Tuesday, March 11, 2014

The Martian (Midpoint Analysis)

I've been listening to the audiobook of Andy Weir's semi-recent hard sci-fi novel The Martian the last couple weeks.  I'm about halfway through it.  It's really quite good.

Other than using the "F" word twenty or so times, I really love the protagonist and 1st-person narrator.  He has an excellent character voice and manages to incorporate humor into the main stream of things, which is essential for humor to work in sci-fi.  The other characters with little parts toward the end of the first five hours of audiobook have solid characterization and voice right off the bat.  The entire cast is stellar.  (That's a crazy partial-pun, intentionally.)
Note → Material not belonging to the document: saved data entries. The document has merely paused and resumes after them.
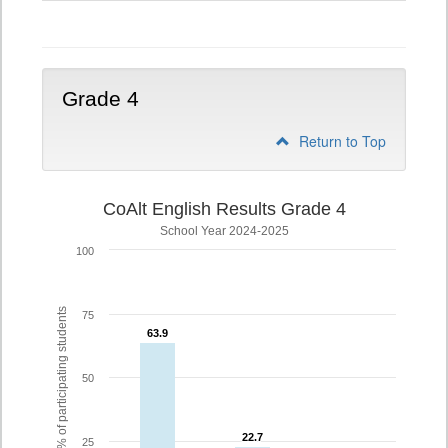
3
Grade 4
Return to Top
CoAlt English Results Grade 4
School Year 2024-2025
100
% of participating students
75
63.9
63.9
50
22.7
22.7
25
While the conflict in this story is different from that of other stories I've read, it works for me.  Survival stories are daunting to write, but very satisfying to read if done well.  Add Mars, a pseudo-travelogue (involving food production), and a Time Bomb and you have yourself a really cool plot.

There are two main settings in The Martian.  The first is Mars.  That's awesome because...it's Mars.  The second is the NASA base.  It's chaotic and colorful, too things the novel needed to compensate for the weaknesses in Mars as a setting.  So, yeah, Andy Weir is a genius.

I would definitely recommend purchasing this novel, whether it be in hardcover, ebook, audiobook, whatever.  Even lacking knowledge of the second half, the first half is worth your money, trust me.